Les fleurs et plantes
Une fleuriste, toujours souriante, conseille avec passion sur les bouquets et plantes locales. Ses compositions saisonnières apportent couleur et fraîcheur à la maison, et témoignent du savoir-faire horticole du Gers.
Un marché de caractère
Ce qui fait la force du marché de la Bouquerie, c’est son ambiance. On y croise des habitués venus saluer les producteurs, des voyageurs de passage qui découvrent la générosité gersoise, et des familles qui remplissent leurs paniers de produits authentiques. Entre une tranche de saucisson, un morceau de fromage et quelques fruits d’été, tout est réuni pour composer un repas convivial, typiquement gascon.
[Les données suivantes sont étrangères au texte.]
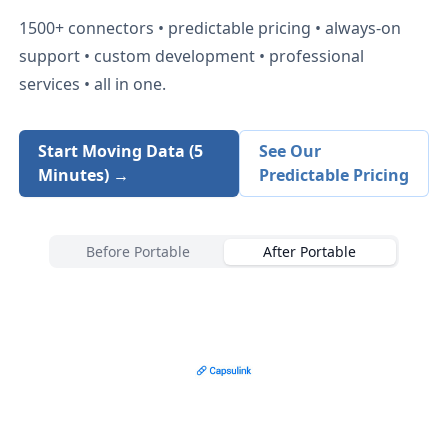
1500+
connectors • predictable pricing • always-on
support • custom development • professional
services • all in one.
Start Moving Data (5
See Our
Minutes) →
Predictable Pricing
Before Portable
After Portable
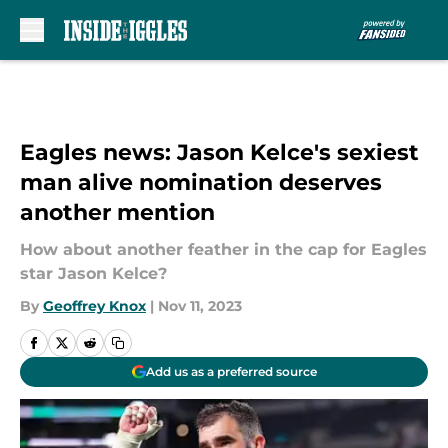
Skip to main content
Eagles news: Jason Kelce's sexiest
man alive nomination deserves
another mention
How about another feather in the cap for Eagles
star Jason Kelce?
By
Geoffrey Knox
|
Nov 11, 2023
Add us as a preferred source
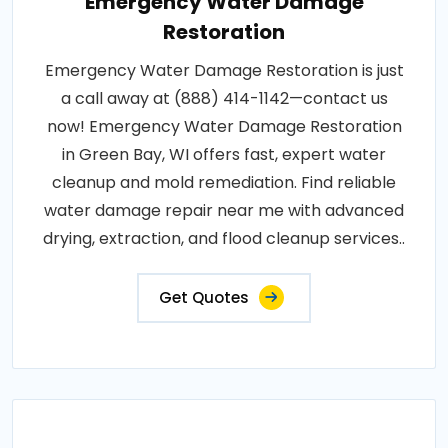
Emergency Water Damage
Restoration
Emergency Water Damage Restoration is just
a call away at (888) 414-1142—contact us
now! Emergency Water Damage Restoration
in Green Bay, WI offers fast, expert water
cleanup and mold remediation. Find reliable
water damage repair near me with advanced
drying, extraction, and flood cleanup services..
Get Quotes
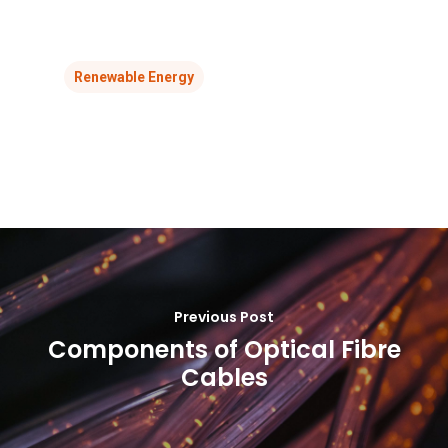
Renewable Energy
Previous Post
Components of Optical Fibre
Cables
La Bouquerie et son histoire
La Bouquerie ne se limite pas à son marché : c’est un lieu chargé d’histoire. Étape sur la route de Saint-Jacques-de-Compostelle, son église Saint-Jacques-de-la-Bouquerie dépendait autrefois d’un hôpital fondé avant 1380.
La rivière Baïse, voisine capricieuse, a longtemps imposé sa loi. Après les crues dévastatrices de 1855, les habitants ont construit une digue, reliant le théâtre des Carmes au bas de la côte de Teste. Cette digue, ponctuée de rampes et d’escaliers, permettait aux nombreuses laveuses de rejoindre les lavoirs situés près de l’église. Elle s’étend encore aujourd’hui entre les routes d’Eauze et de Montréal, témoignage de l’ingéniosité et de la résilience des habitants.
En résumé
Le marché de la Bouquerie à Condom n’est pas seulement un lieu d’achat, c’est une véritable expérience. On y vient pour remplir son panier, certes, mais surtout pour partager un moment de vie gascon, savourer la chaleur humaine et repartir avec le goût du terroir dans la bouche.
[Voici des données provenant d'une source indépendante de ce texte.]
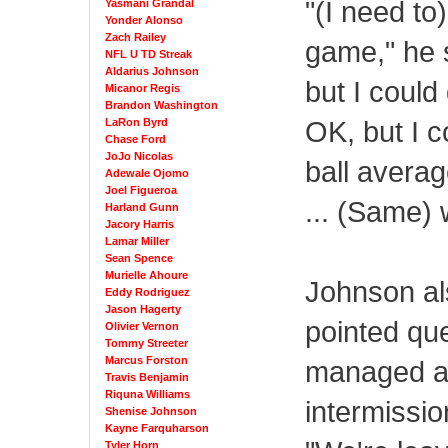
"(I need to
Yasmani Grandal
Yonder Alonso
Zach Railey
game," he s
NFL U TD Streak
Aldarius Johnson
but I could 
Micanor Regis
Brandon Washington
OK, but I c
LaRon Byrd
Chase Ford
JoJo Nicolas
ball averag
Adewale Ojomo
Joel Figueroa
... (Same) 
Harland Gunn
Jacory Harris
Lamar Miller
Sean Spence
Murielle Ahoure
Johnson al
Eddy Rodriguez
Jason Hagerty
pointed qu
Olivier Vernon
Tommy Streeter
Marcus Forston
managed a 
Travis Benjamin
Riquna Williams
intermissio
Shenise Johnson
Kayne Farquharson
Tyler Horn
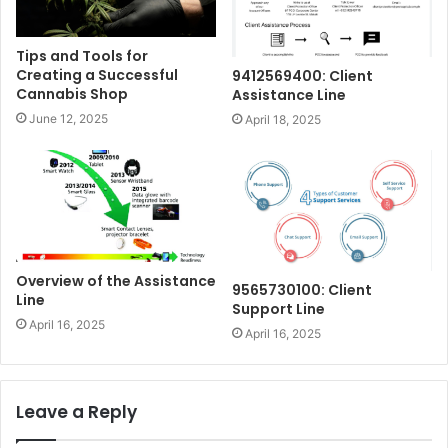
Tips and Tools for
Creating a Successful
9412569400: Client
Cannabis Shop
Assistance Line
June 12, 2025
April 18, 2025
Overview of the Assistance
9565730100: Client
Line
Support Line
April 16, 2025
April 16, 2025
Leave a Reply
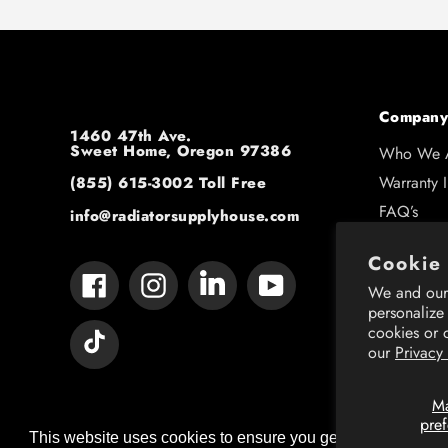
Company
1460 47th Ave.
Sweet Home, Oregon 97386
Who We 
Warranty 
(855) 615-3002
Toll Free
FAQ’s
info@radiatorsupplyhouse.com
Contact U
Cookie
Shipping 
Tumblr
Facebook
Instagram
YouTube
We and our 
Resource
personalize
cookies or 
Vimeo
our
Privacy
M
pre
This website uses cookies to ensure you get the best expe
This website uses cookies to ensure you get the best expe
Gers & Lot : une parenté gourmande
En flânant entre les étals du Gers, je repense aux produits du Lot tels que ceux du Hameau des Saveurs - pâtés et terrines généreuses, foies gras à l’onctuosité fine, conserves de canard riches en caractère. Il y a dans le Lot cette même profondeur de goût, ce savoir-faire qui marie tradition et authenticité. Là-bas comme ici, la texture des terrines est dense, sans lourdeur, et la saveur du gras de canard se marie merveilleusement au maïs ou à la noisette maintenant bien présents dans ces régions.
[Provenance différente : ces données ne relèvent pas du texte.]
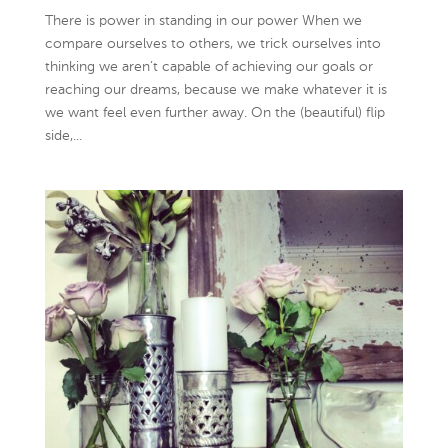
There is power in standing in our power When we
compare ourselves to others, we trick ourselves into
thinking we aren’t capable of achieving our goals or
reaching our dreams, because we make whatever it is
we want feel even further away. On the (beautiful) flip
side,...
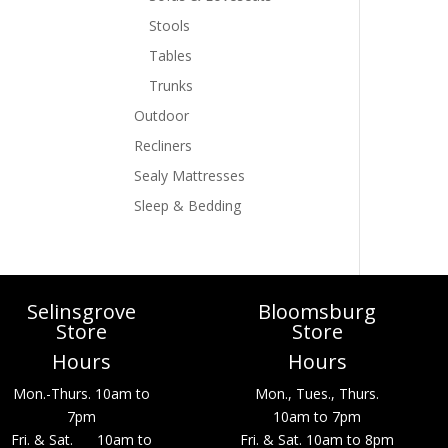
Stools
Tables
Trunks
Outdoor
Recliners
Sealy Mattresses
Sleep & Bedding
Selinsgrove
Bloomsburg
Store
Store
Hours
Hours
Mon.-Thurs. 10am to
Mon., Tues., Thurs.
7pm
10am to 7pm
Fri. & Sat. 10am to
Fri. & Sat. 10am to 8pm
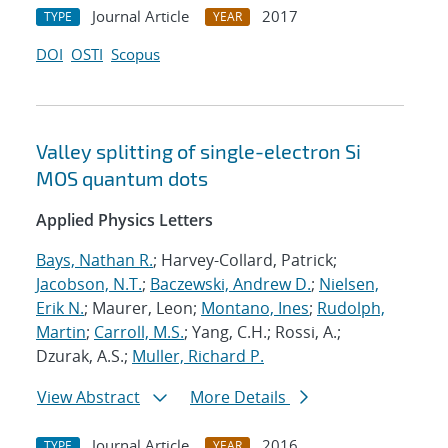
Journal Article
2017
TYPE
YEAR
DOI
OSTI
Scopus
Valley splitting of single-electron Si
MOS quantum dots
Applied Physics Letters
Bays, Nathan R.
; Harvey-Collard, Patrick;
Jacobson, N.T.
;
Baczewski, Andrew D.
;
Nielsen,
Erik N.
; Maurer, Leon;
Montano, Ines
;
Rudolph,
Martin
;
Carroll, M.S.
; Yang, C.H.; Rossi, A.;
Dzurak, A.S.;
Muller, Richard P.
View Abstract
More Details
Journal Article
2016
TYPE
YEAR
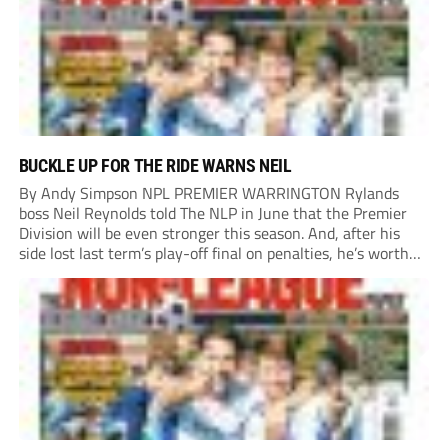
BUCKLE UP FOR THE RIDE WARNS NEIL
By Andy Simpson NPL PREMIER WARRINGTON Rylands
boss Neil Reynolds told The NLP in June that the Premier
Division will be even stronger this season. And, after his
side lost last term’s play-off final on penalties, he’s worth
listening to. “It’s going to be brilliant, so saddle up and
enjoy...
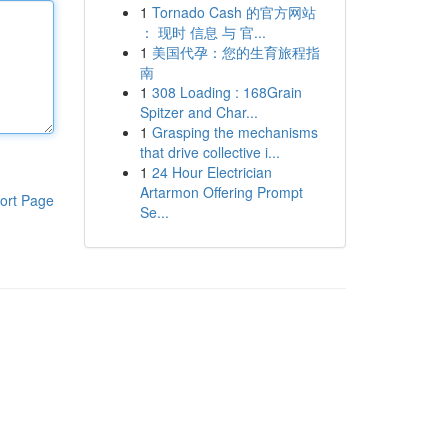
1
Tornado Cash 的官方网站
： 现时 信息 与 官...
1
美国代孕：您的生育旅程指
南
1
308 Loading : 168Grain
Spitzer and Char...
1
Grasping the mechanisms
that drive collective i...
1
24 Hour Electrician
Artarmon Offering Prompt
ort Page
Se...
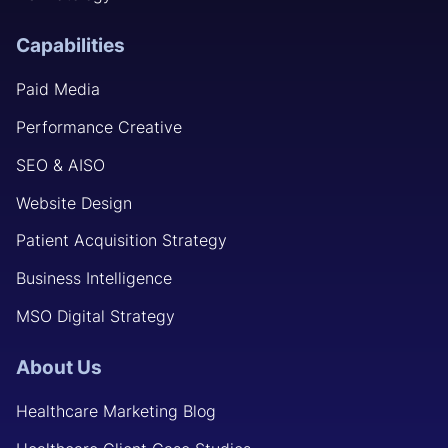
Capabilities
Paid Media
Performance Creative
SEO & AISO
Website Design
Patient Acquisition Strategy
Business Intelligence
MSO Digital Strategy
About Us
Healthcare Marketing Blog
La différence ? L’influence du terroir. Les foies gras du Lot sont souvent plus doux, parfois plus aromatisés, tandis que ceux du Gers tirent leur force de leur rusticité. Les conserves bénéficient du soleil gersois, du maïs gorgé de chaleur, et parfois d’une touche herbacée (poivre vert, pruneaux, armagnac).
Mais au final, que ce soit dans le Quercy ou à Condom, le plaisir est le même : ouvrir une terrine, un pâté ou foie gras, le humer puis goûter avec un morceau de pain bien frais qui croustille… Ces instants simples, mais si riches, sont l’âme de ces terroirs de l’Occitanie.